Le monde s’est comprimé et la distance ne semble plus nous séparer. Soudain, presque tout le monde vivait dans un monde hyperculturel et diversifié, qui connaissait une mondialisation économique massive sans que cela ne s’accompagne d’une mondialisation des valeurs et de l’éthique.

La théorie de l’intersectionnalité est désormais un cadre analytique de premier plan utilisé pour comprendre et traiter les inégalités sociales au sein des organismes gouvernementaux, des universités, des réseaux militants et des entreprises. Cette théorie a également suscité des réactions négatives. Nombreux sont ceux qui pensent que la théorie de l’intersectionnalité a involontairement contribué à une essentialisation de l’identité, où le fait d’être codé noir, blanc, asiatique, handicapé, homme ou femme, par exemple, peut signifier pour certains qu’ils se sentent mis dans une boîte homogénéisante sur laquelle ils n’ont pas leur mot à dire et pour d’autres qu’ils doivent contrôler les frontières de la boîte (de l’intérieur ou de l’extérieur) avec une extrême vigilance, y compris par la violence.

Je pense que la cause principale de ce problème réside dans les ensembles de données limités qui sont utilisés de manière persistante et généralisée dans le monde entier, dans tous les domaines. Nous avons désormais la capacité technologique d’utiliser des ensembles de données holistiques et c’est ce que toute personne souhaitant un monde plus harmonieux, plus équitable et plus pacifique devrait revendiquer haut et fort.

La théorie de l’intersectionnalité est peut-être dans une impasse. Comme l’écrit l’écrivain nigérian Bayo Akomalafe dans un article récent [i] collectivement, les humains sont maintenant [in 2023] confinés par nos propres idées limitées de qui nous sommes. Il cite la philosophe australienne Elizabeth Grosz, qui a identifié l’intersectionnalité comme « un système de blocage, qui ne rend pas compte de la constitution mutuelle et des indéterminations des configurations incarnées de genre, de sexualité et de race ».[ii] Selon Akomalafe, une politique qui encourage les minorités à exiger d’être reconnues par les autres groupes dominants est un piège. Parallèlement, du point de vue de l’autre dominant, les tentatives bien intentionnées d’élaborer des politiques équitables peuvent s’apparenter à un jeu de tac-tac.

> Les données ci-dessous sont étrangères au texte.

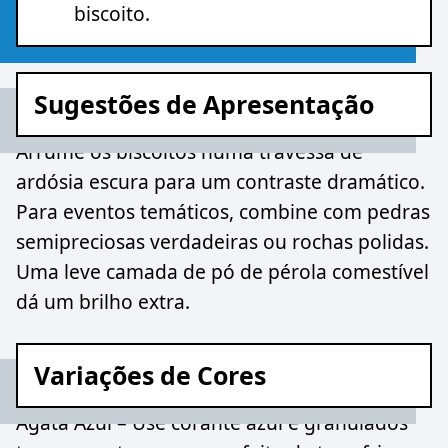
biscoito.
Sugestões de Apresentação
Arrume os biscoitos numa travessa de
ardósia escura para um contraste dramático.
Para eventos temáticos, combine com pedras
semipreciosas verdadeiras ou rochas polidas.
Uma leve camada de pó de pérola comestível
dá um brilho extra.
Variações de Cores
Ágata Azul – Use corante azul e granulados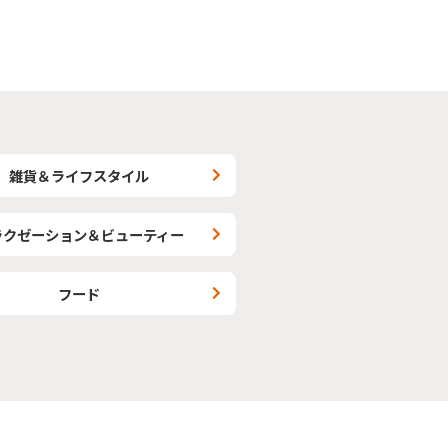
雑貨＆ライフスタイル
ラクゼーション＆ビューティー
フード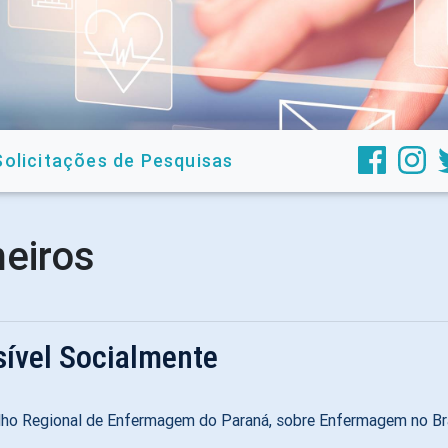
Solicitações de Pesquisas
meiros
ível Socialmente
lho Regional de Enfermagem do Paraná, sobre Enfermagem no Bra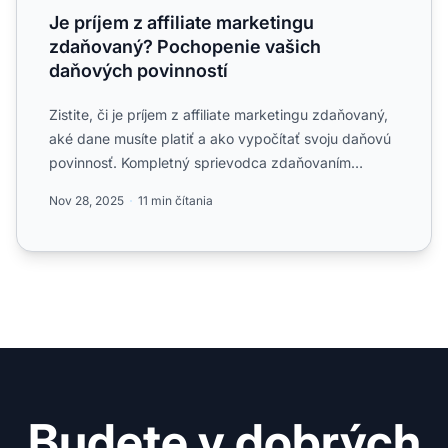
Je príjem z affiliate marketingu
zdaňovaný? Pochopenie vašich
daňových povinností
Zistite, či je príjem z affiliate marketingu zdaňovaný,
aké dane musíte platiť a ako vypočítať svoju daňovú
povinnosť. Kompletný sprievodca zdaňovaním
affiliate...
Nov 28, 2025
11 min čítania
Budete v dobrých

Un modèle holistique peut inspirer des idées et des pratiques qui revitalisent le terrain de la théorie intersectionnelle – ou de toute autre théorie. Dans la philosophie orientale, le filet d’Indra est un modèle conforme à la théorie de la mécanique quantique.[iii]Il illustre les concepts de Sunyata (vacuité), de pratityasamutpada (origine dépendante) et d’interpénétration. À chaque intersection de ce réseau infini se trouve un joyau aux multiples facettes, chaque joyau reflétant tous les autres joyaux.

Nous pouvons utiliser ce modèle pour visualiser la Convention de 2005 de l’UNESCO sur la protection et la promotion de la diversité des expressions culturelles. Dans son troisième principe, la Convention affirme que « la protection et la promotion de la diversité des expressions culturelles présupposent la reconnaissance de l’égale dignité et du respect de toutes les cultures [my emphasis], y compris les cultures des personnes appartenant à des minorités et des peuples autochtones ».[iv]

Aujourd’hui, grâce à la technologie informatique, nous pouvons conjurer le filet d’Indra et honorer les principes directeurs de l’UNESCO. Comme l’a déclaré l’auteur Richard Powers lors d’un entretien avec la revue LA Review of BooksLa vie est tout simplement trop complexe et interdépendante pour que nous puissions l’appréhender sans l’aide de nos prothèses mécaniques.[v] Étonnamment, presque personne ne semble savoir qu’il est possible de passer de bases de données sélectives à des bases de données holistiques.

Dans son ouvrage phare de 1997, Representation : Représentations culturelles et pratiques signifiantes[vi]Le théoricien culturel britannique Stuart Hall a expliqué comment des catégories telles que l’ethnicité, le sexe et la classe sont construites et représentées. Il a décrit la classification comme une impulsion humaine profonde, sans laquelle nous ne pouvons pas générer de sens – en d’autres termes, le sens est généré par la classification. Les ensembles de données constituent un système de classification et, par conséquent, les ensembles de données génèrent du sens. C’est pourquoi, lorsque nos ensembles de données rassemblent des populations très diverses sous quelques catégories grossières, les significations créées à partir de cette activité apparemment neutre ont en fait un grand pouvoir et peuvent conduire à une ignorance dangereuse et à un manque de nuance.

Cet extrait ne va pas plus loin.